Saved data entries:
---+---
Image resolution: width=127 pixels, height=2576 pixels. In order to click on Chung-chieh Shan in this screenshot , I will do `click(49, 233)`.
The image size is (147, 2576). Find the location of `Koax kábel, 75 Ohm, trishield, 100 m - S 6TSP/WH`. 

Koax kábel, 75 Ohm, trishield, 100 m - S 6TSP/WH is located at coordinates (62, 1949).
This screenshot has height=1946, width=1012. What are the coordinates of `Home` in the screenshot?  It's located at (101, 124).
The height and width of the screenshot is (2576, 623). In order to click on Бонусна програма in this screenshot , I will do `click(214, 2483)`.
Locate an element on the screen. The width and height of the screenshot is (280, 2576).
---+---
TASK TO CARRY OUT: Every record listed above needs to be written out again exactly.

ANSWER BOX:
Image resolution: width=127 pixels, height=2576 pixels. In order to click on Chung-chieh Shan in this screenshot , I will do `click(49, 233)`.
The image size is (147, 2576). Find the location of `Koax kábel, 75 Ohm, trishield, 100 m - S 6TSP/WH`. 

Koax kábel, 75 Ohm, trishield, 100 m - S 6TSP/WH is located at coordinates (62, 1949).
This screenshot has height=1946, width=1012. What are the coordinates of `Home` in the screenshot?  It's located at (101, 124).
The height and width of the screenshot is (2576, 623). In order to click on Бонусна програма in this screenshot , I will do `click(214, 2483)`.
Locate an element on the screen. The width and height of the screenshot is (280, 2576).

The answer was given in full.